For ten minutes I just stood there, looking at The Intake, the crowds, Elaine sitting alone. What was I doing? Why couldn’t I go over to her? Maybe I was expecting the Intake to vanish at any moment, for the show to be over and for me to be able to blend in with the crowds and go home. Everyone else, except Elaine, seemed to share a similar anticipation. There was an excited buzz in the air, like the murmurs before a concert. But beneath that expectation, I felt a hatred and a loathing to a degree that I had never experienced before. I had failed on my first Run. I had let that baby die. I had failed to save Jack. And now here I was, a survivor, a high school science teacher, a volunteer Intake Runner, with two kids who didn’t speak to him anymore, and an ex-wife whose last words to him were: you’re a spineless coward. Maybe that’s why I had signed up for this ludicrous job in the first place. To try to prove to myself that I wasn’t what my wife, my kids, and the world had labeled me. That I could be a hero. And here I was, still a failure.

But in that loathing, that shame, while looking out at that demented wormhole, I felt a small part of me deep down concentrate itself, strengthen. This is what I was meant to do. Until these wormholes stopped wrecking havoc on humanity, I would run into each and every fucking one of them I could get to until they took me. That was my purpose. Where it came from, after I had failed so miserably, I did not know.

I walked over to Elaine. I sat next to her. She didn’t turn or look at me. For the next thirty-five minutes we continued to sit there in silence. I looked around at the weary survivors; even for those who had left no family or friends behind, the sense of relief and thankfulness at having reached safety had no doubt faded. They – we – just wanted it to be over. Everything about the passage of time, everything about the wormhole’s uncertain duration, had reversed its significance. Yes, the thing might have set us free at any moment – but so long as it hadn’t, we were as likely as not to be stuck here for eighteen more minutes.

Forty minutes passed. Twenty-one percent.

Fifty minutes passed. Fifteen per cent. Elaine put her head on my shoulder.

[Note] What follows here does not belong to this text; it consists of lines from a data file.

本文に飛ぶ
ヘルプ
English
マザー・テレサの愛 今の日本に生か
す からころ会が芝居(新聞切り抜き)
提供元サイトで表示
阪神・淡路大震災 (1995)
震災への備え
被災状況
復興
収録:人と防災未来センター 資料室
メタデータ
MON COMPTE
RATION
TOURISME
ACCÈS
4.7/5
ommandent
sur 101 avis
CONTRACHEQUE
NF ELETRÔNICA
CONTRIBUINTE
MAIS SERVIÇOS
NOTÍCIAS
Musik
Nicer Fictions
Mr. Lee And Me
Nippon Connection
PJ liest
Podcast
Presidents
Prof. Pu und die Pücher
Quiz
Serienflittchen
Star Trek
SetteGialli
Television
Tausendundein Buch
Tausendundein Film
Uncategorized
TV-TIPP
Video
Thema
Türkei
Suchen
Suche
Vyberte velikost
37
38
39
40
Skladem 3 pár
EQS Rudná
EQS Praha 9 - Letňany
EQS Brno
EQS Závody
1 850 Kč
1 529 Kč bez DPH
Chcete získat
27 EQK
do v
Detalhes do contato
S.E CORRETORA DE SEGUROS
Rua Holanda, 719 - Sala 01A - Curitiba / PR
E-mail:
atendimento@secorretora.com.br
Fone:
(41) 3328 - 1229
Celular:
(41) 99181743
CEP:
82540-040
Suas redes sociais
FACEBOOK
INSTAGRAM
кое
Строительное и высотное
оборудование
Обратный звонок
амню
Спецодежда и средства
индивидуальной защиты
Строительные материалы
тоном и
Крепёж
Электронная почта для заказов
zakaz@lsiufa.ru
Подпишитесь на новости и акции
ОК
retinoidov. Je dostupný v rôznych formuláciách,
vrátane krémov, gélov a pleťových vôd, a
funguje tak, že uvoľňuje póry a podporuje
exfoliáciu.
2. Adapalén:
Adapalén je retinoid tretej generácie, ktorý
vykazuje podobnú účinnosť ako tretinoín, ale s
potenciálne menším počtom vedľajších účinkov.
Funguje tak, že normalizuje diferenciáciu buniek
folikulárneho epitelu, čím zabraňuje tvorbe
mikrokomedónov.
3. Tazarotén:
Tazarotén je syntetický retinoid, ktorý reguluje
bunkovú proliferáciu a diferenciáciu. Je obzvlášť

At fifty-six minutes, there was a whoosh causing my ears to pop, as the wormhole disappeared. The sudden decompression made me feel weak and numb. I looked out and saw that in parting, the wormhole had made no amends; it had radically homogenized the space it occupied, down to a length scale of about a micron. Every house, every garden, every blade of grass – every structure visible to the naked eye – vanished. Nothing remained but radial streaks of fine dust, swirling out as the high-pressure air in The Core was finally free to escape, disintegrating against the backdrop of a pale, morning sky.

The Hyper Algorithm

10 minute read

“I’ll be honest, Vance, this is going to feel like a spike being driven into the back of your skull.”

“Ready.”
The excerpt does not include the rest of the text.